Add $n^2$ to both sides, except distribute the $n^2$ on one side by adding $n$ to each of the $n$ terms:

$$5^2 + 1 + 2 + 3 + 4 + 5 = 6 + 7 + 8 + 9 + 10.$$

Finally, add $n^3$ to both sides by distributing $n^2$ to all terms except the first one on the left:

$$25 + 26 + 27 + 28 + 29 + 30 = 31 + 32 + 33 + 34 + 35.$$

So, both sides are

$$T_n + n^2 + n^3 = \frac{n(n+1)}{2} + n^2 + n^3.$$

Answer 7

Let's examine a simple identity: $$9+10+11+12=13+14+15$$ Notice that there are $4$ terms on the left and $3$ on the right - so let's "use up" one of the terms on the left. We can split $9=3+3+3$ and distribute these additional $+3$ terms to the other $3$ summands on that side to get: $$(10+\color{red} 3)+(11+\color{red} 3)+(12+\color{red} 3)=13+14+15$$ and, of course, the left hand is exactly $13+14+15$ when we compute. Well, that was easy!

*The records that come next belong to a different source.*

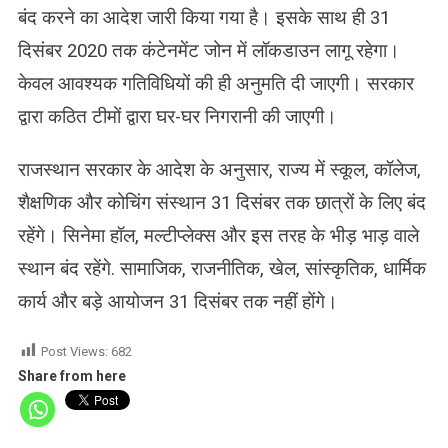
बंद करने का आदेश जारी किया गया है। इसके साथ ही 31
दिसंबर 2020 तक कंटेनमेंट जोन में लॉकडाउन लागू रहेगा।
केवल आवश्यक गतिविधियों की ही अनुमति दी जाएगी। सरकार
द्वारा कठित टीमों द्वारा घर-घर निगरानी की जाएगी।
राजस्‍थान सरकार के आदेश के अनुसार, राज्‍य में स्कूल, कॉलेज,
शैक्षणिक और कोचिंग संस्थान 31 दिसंबर तक छात्रों के लिए बंद
रहेंगे। सिनेमा हॉल, मल्टीप्लेक्स और इस तरह के भीड़ भाड़ वाले
स्‍थान बंद रहेंगे. सामाजिक, राजनीतिक, खेल, सांस्कृतिक, धार्मिक
कार्य और बड़े आयोजन 31 दिसंबर तक नहीं होंगे।
Post Views:
682
Share from here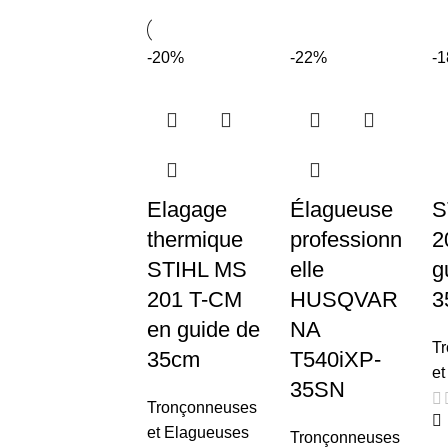
-20%
-22%
-
Elagage
Élagueuse
S
thermique
professionn
2
STIHL MS
elle
g
201 T-CM
HUSQVAR
3
en guide de
NA
T
35cm
T540iXP-
et
35SN
Tronçonneuses
et Elagueuses
Tronçonneuses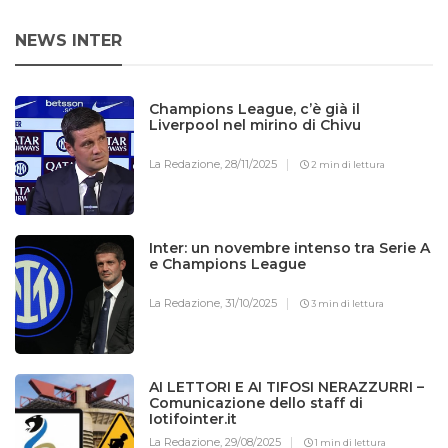
NEWS INTER
Champions League, c’è già il
Liverpool nel mirino di Chivu
La Redazione,
28/11/2025
2 min di lettura
Inter: un novembre intenso tra Serie A
e Champions League
La Redazione,
31/10/2025
3 min di lettura
AI LETTORI E AI TIFOSI NERAZZURRI –
Comunicazione dello staff di
Iotifointer.it
La Redazione,
29/08/2025
1 min di lettura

Let's generalize. The sum is always of the form $$n^2+(n^2+1)\ldots+(n^2+n)=(n^2+n+1)+\ldots + (n^2+2n)$$ and there are $n+1$ terms on the left hand and $n$ terms on the right hand side. So how do we get from left to right? Easy! We take the $n^2$ term and divide it into $\underbrace{n+n+\ldots+n}_{n\text{ times}}$. Now, there are $n$ other summands on that side, so we distribute a $+n$ term to each of them without changing the value. This yields $$(n^2+1+\color{red} n)+\ldots+(n^2+n+\color{red}n)=(n^2+n+1)+\ldots + (n^2+2n)$$ but this is obvious, since simplifying both sides gives $$(n^2+n+1)+\ldots+(n^2+2n)=(n^2+n+1)+\ldots + (n^2+2n)$$ where both sides are identical.